Und woher kommt der Satz: „Wir arbeiten, um zu leben!“ Das heißt doch nicht, dass wir arbeiten, um unser Akku aufzuladen, sondern doch eher, um die Mittel zu haben, uns zu versorgen, oder? Also glaube ich, dass es auch hier Parallelen gibt.
Und wenn ich dann lese, dass wir unsere Hunde nicht vermenschlichen sollen, weil sie uns nicht lieben, sondern wir nur ihre Ressourcenquelle sind, der stärkste Trieb für unsere Fellfreunde ausschließlich Futter ist, kann ich zu einem Teil mitgehen, aber diese Aussage nicht unterschreiben. Und es gipfelt in der Aussage: Nur wegen des Futters bleibt der Hund an unserer Seite und ein Hund sei ein triebgesteuertes Raubtier.

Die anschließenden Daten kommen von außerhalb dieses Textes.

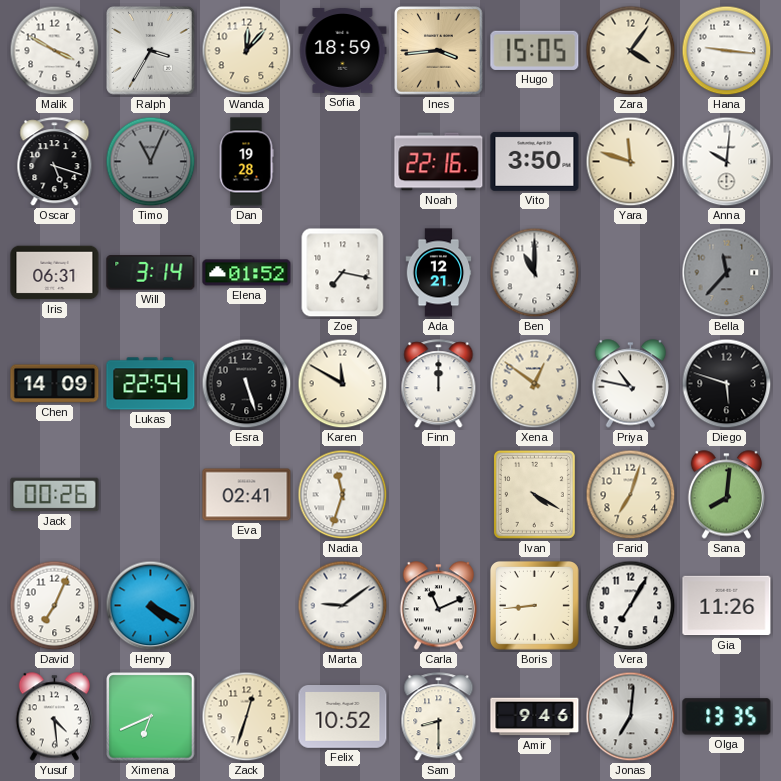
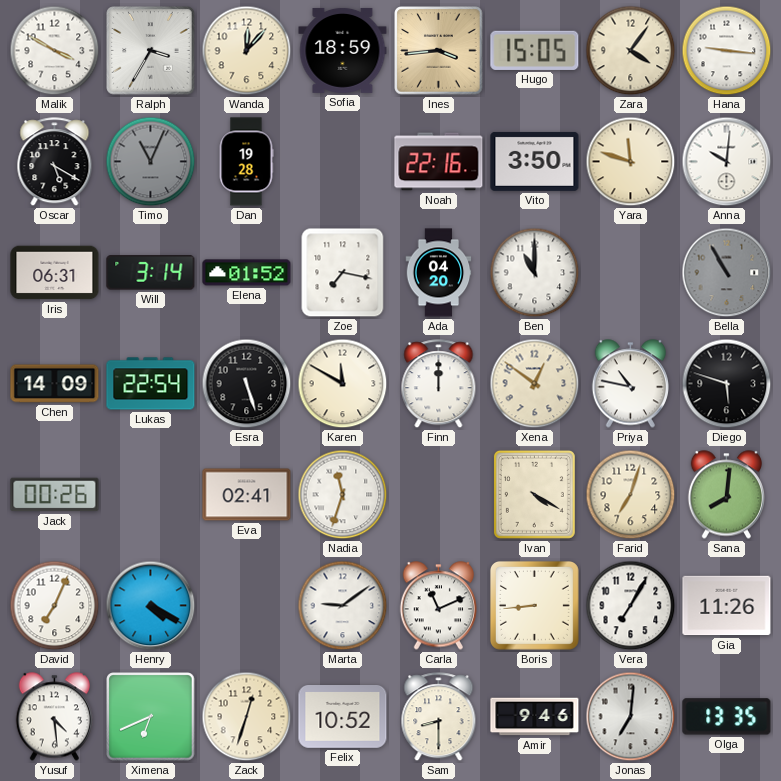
Oscar: 5:18 -> 5:20
Ada: 12:21 -> 04:20
Bella: 11:37 -> 10:55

Was aber ist denn nun Vermenschlichung? Womit können Hunde denn tatsächlich nichts anfangen und wie ist eine harmonische Kommunikation und Zusammenleben möglich, ohne unseren Hund als menschlichen Sozialpartner zu sehen?

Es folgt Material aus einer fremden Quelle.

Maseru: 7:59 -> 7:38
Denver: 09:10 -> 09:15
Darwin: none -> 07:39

Zunächst einmal, das fällt mir immer wieder auf, neigen Menschen dazu, ihren Hund stets und ständig einzunehmen. Sie nehmen sich das Recht heraus, immerzu an ihm rumzuzupfen. Das mögen Hunde im Grunde nicht. Die meisten dulden es aber.
Das ständige „Auf – den – Hund – Einreden“ ist genauso sinnlos wie kontraproduktiv
Lange Sätze mit Füllwörtern und ein Bitte mag ja nett anzuhören sein, wird Ihren Hund aber wenig interessieren.
Das Fressen am Tisch – und vom Teller – nun, das muss ja nun auch nicht sein.
Den Hund ständig neuen Modetrends zu unterziehen, ihm die Haare/ das Fell zu färben, Krallen zu lackieren – bitte – das gehört nicht in eine artgerechte Hundehaltung.
Den Hund ständig auf irgendeine Veranstaltung mitzuschleppen, weil er lieber dabei ist, als alleine zu Hause – nein, bestimmt nicht!
Dem Hund auf jeder öffentlichen Sitzgelegenheit sitzen zu lassen – nein, auch das gehört nicht dazu.
Von Ihrem Hund zu verlangen, dass er sich von jedem Fremden anfassen lassen muss – auch das gehört nicht dazu.
Den Hund fettfüttern, weil man ja selbst schon wieder Appetit auf was Leckeres hat – das ist schon fast Tierquälerei. Liebe geht nicht eben nur durch den Magen!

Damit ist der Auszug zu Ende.